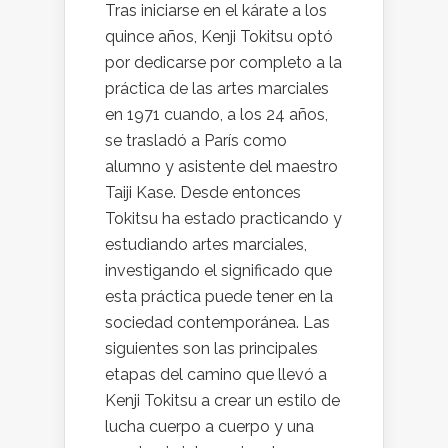
Tras iniciarse en el kárate a los
quince años, Kenji Tokitsu optó
por dedicarse por completo a la
práctica de las artes marciales
en 1971 cuando, a los 24 años,
se trasladó a París como
alumno y asistente del maestro
Taiji Kase. Desde entonces
Tokitsu ha estado practicando y
estudiando artes marciales,
investigando el significado que
esta práctica puede tener en la
sociedad contemporánea. Las
siguientes son las principales
etapas del camino que llevó a
Kenji Tokitsu a crear un estilo de
lucha cuerpo a cuerpo y una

* * * * * * * * *

**Assigned task:**
Copy all lines of the listing above that contain the string "Tokitsu".

**Response area:**
quince años, Kenji Tokitsu optó
Tokitsu ha estado practicando y
Kenji Tokitsu a crear un estilo de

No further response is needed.